Rurale ondernemingen

 

De rurale ondernemingen (RO) maakten vooral furore in de jaren tachtig Ze gingen uit van lokale overheden als hervormde communebedrijven. In 2002 kende deze sector 133 miljoen werknemers, wat meer dan een kwart uitmaakte van de rurale tewerkstelling. Nochtans is hun aandeel in de nationale nijverheidsproductie en –winst, die tijdens de periode 1995-2000 30 % bedroeg, afgekalfd.  De rurale ondernemingen ondergingen tijdens de jaren negentig een eigendomsherstructurering die gemakshalve “privatisering” wordt genoemd. Er worden drie RO soorten onderscheiden. Vooreerst zijn er de RO die grotendeels collectief gebleven zijn en slechts gedeeltelijk een privé-deelname kennen. Daarin werken 38 miljoen personen: deze 731.000 bedrijven staan in voor 28 % van de RO-tewerkstelling en 37 % van de RO-toegevoegde waarde met 52 personen gemiddeld per bedrijf. Ten tweede werken in de 2,2 miljoen privé-RO 35 miljoen personen en zij staan in voor 26 % van de tewerkstelling en voor 27 % van de toegevoegde waarde: zij hebben gemiddeld 15 personen per bedrijf en zijn dus ook familiebedrijven. Tenslotte bestaan er nog 18 miljoen RO-gezinsbedrijven waarin 59 miljoen personen werken: zij stellen 45 % van de personen in deze ondernemingen te werk en produceren 35 % van de RO-toegevoegde waarde.

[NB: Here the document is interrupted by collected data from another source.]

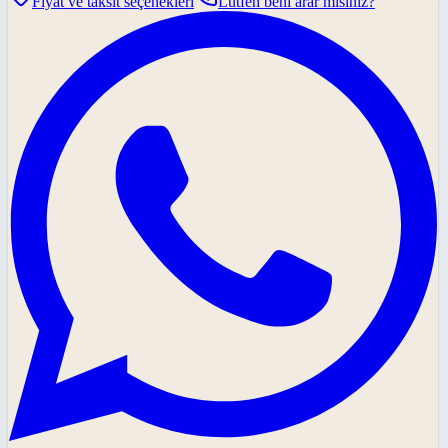
Fiyat ve taksit seçenekleri
Lütfen beni arar mısınız?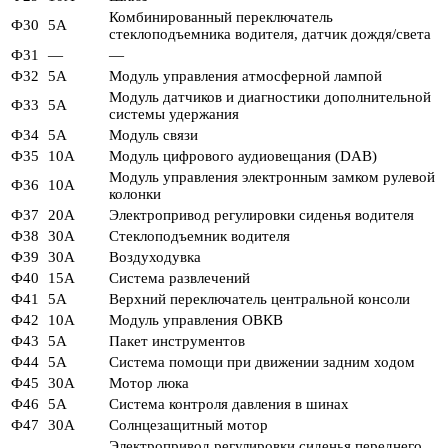
Комбинированный переключатель
Ф30
5А
стеклоподъемника водителя, датчик дождя/света
Ф31
—
—
Ф32
5А
Модуль управления атмосферной лампой
Модуль датчиков и диагностики дополнительной
Ф33
5А
системы удержания
Ф34
5А
Модуль связи
Ф35
10А
Модуль цифрового аудиовещания (DAB)
Модуль управления электронным замком рулевой
Ф36
10А
колонки
Ф37
20А
Электропривод регулировки сиденья водителя
Ф38
30А
Стеклоподъемник водителя
Ф39
30А
Воздуходувка
Ф40
15А
Система развлечений
Ф41
5А
Верхний переключатель центральной консоли
Ф42
10А
Модуль управления ОВКВ
Ф43
5А
Пакет инструментов
Ф44
5А
Система помощи при движении задним ходом
Ф45
30А
Мотор люка
Ф46
5А
Система контроля давления в шинах
Ф47
30А
Солнцезащитный мотор
Электропривод регулировки сиденья переднего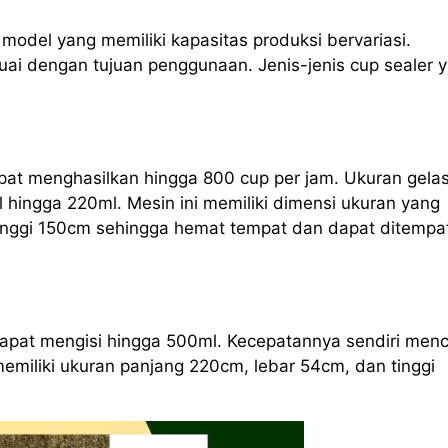
odel yang memiliki kapasitas produksi bervariasi.
ai dengan tujuan penggunaan. Jenis-jenis cup sealer 
apat menghasilkan hingga 800 cup per jam. Ukuran gela
l hingga 220ml. Mesin ini memiliki dimensi ukuran yang
tinggi 150cm sehingga hemat tempat dan dapat ditempa
 dapat mengisi hingga 500ml. Kecepatannya sendiri men
memiliki ukuran panjang 220cm, lebar 54cm, dan tinggi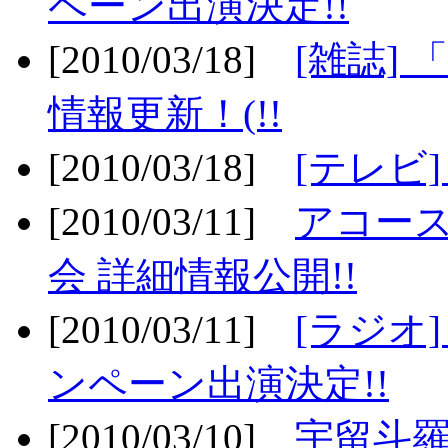
ペーン出演決定!!
[2010/03/18]
[雑誌] 
情報更新！(!!
[2010/03/18]
[テレビ
[2010/03/11]
アコー
会 詳細情報公開!!
[2010/03/11]
[ラジオ
ンペーン出演決定!!
[2010/03/10]
宇留斗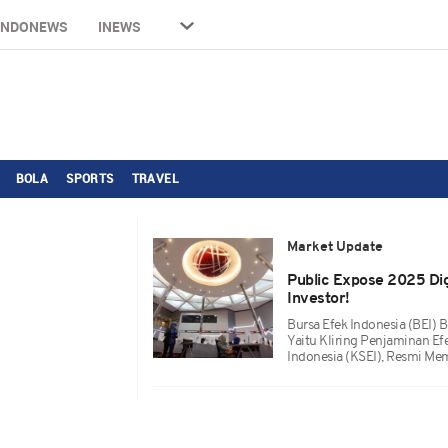
INDONEWS
INEWS
BOLA
SPORTS
TRAVEL
Market Update
Public Expose 2025 Dig
Investor!
Bursa Efek Indonesia (BEI) 
Yaitu Kliring Penjaminan Ef
Indonesia (KSEI), Resmi Me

Vereenvoudigd kan worden gesteld dat de grotere rurale ondernemingen eerder in handen van de lokale overheden gebleven zijn, maar dat middelgrote RO-bedrijven hervormd werden via aandeelhouderscoöperatieven. Deze worden door de Chinese overheid ook tot de gemeenschapseigendom gerekend omdat de werknemers zowel als eigenaar als manager fungeren. Waar er na 1995 geprivatiseerd werd -het jaar waarin hun schuld/activa ratio in de RO 68 % bedroeg, nog meer dan in de staatsondernemingen- werd volgens onderzoek ofwel een dure prijs betaald en kunnen de nieuwe eigenaars hun winst volledig houden ofwel was de prijs iets minder duur, maar moeten de nieuwe eigenaars aan de voormalige overheden-eigenaars een prijs betalen worden als hun ondernemingen het goed doen. Dit wordt de privatisering met een staart geheten.

 

Bedrijven met staatsinbreng

 

Sinds een tiental jaren wordt inzake staatsbedrijven de lijn gevolgd om zich te concentreren op de grote en de kleine “los te laten”. Voor een goed begrip is het zo dat in 1997 26.000 staatsondernemingen (SO) afhingen van de nationale overheid en 236.000 onder de locale overheden vielen. Deze aantallen daalden tegen 2001 tot respectievelijk 17.000 en 174.000. In 1993 vooraleer de hervormingen startten, stonden 4,7 % grote staatsondernemingen in voor 56 % van de totale SO-productie , voor 43 % van de tewerkstelling en 66 % van de winsten en belastingen. Het zijn vooral de overige –de kleine en middelgrote staatsondernemingen – die het voorwerp hebben uitgemaakt van hervormingen in de zin van meer deelname door andere actoren. Het aantal grote en middelgrote staatsondernemingen werd tussen 1994 en 2004 sterk gereduceerd. Tussen haakjes ook het aantal dito collectieve bedrijven verminderde tijdens die periode drastisch. (zie tabel)

 

 Grote – en middelgrote ondernemingen: aantal en percentage

 

Types

1994

2001

Staatsond

15.533  (67,9)

6.675   (37,9)

Collectief

4.068     (17,8)

2.465    (18,8)

Huaqiao

957        (4,2)

2.271    (9,9)

Buitenlands

1.041      (4,6)

2675      (11,7)

Aandelen

961         (4,2)

5.659     (24,7)

Privaat

7             (0,0)

984        (4,3)

Ander

293         (1,3)

149         (0,7)

Totaal

22.870    (100)

22.878    (100)

 

Waar de staatsondernemingen in 1990 nog instonden voor 60 % van de totale stedelijke tewerkstelling, daalde dit percentage in 2002 tot 28,9 %. Tijdens dezelfde periode verminderde het aandeel van de SO in de totale bedrijfsinvesteringen van 66 % tot 43 %. Bij de collectieve bedrijven steeg het evenwel van 11,7 naar 13,7 %. Naar toegevoegde waarde blijven de grote en middelgrote SO instaan voor 57 % van de toegevoegde waarde. Eigenlijk blijft dit vrij stabiel. Daarnaast staan aandelenvennootschappen in voor 30 % van de toegevoegde waarde en VBA voor 10 pct. Als men weet dat deze ondernemingen voor de helft uit overheidskapitaal bestaan (zie tabel hoger), mag gezegd dat gemeenschapseigendom dominant blijft bij de groten. Niet onbelangrijk is voorts dat terwijl het aantal grote staatsondernemingen met een derde gehalveerd werd, dat hun winsten stegen van 74.300 miljard yuan naar 263.000 miljard yuan, of 2,5 maal meer.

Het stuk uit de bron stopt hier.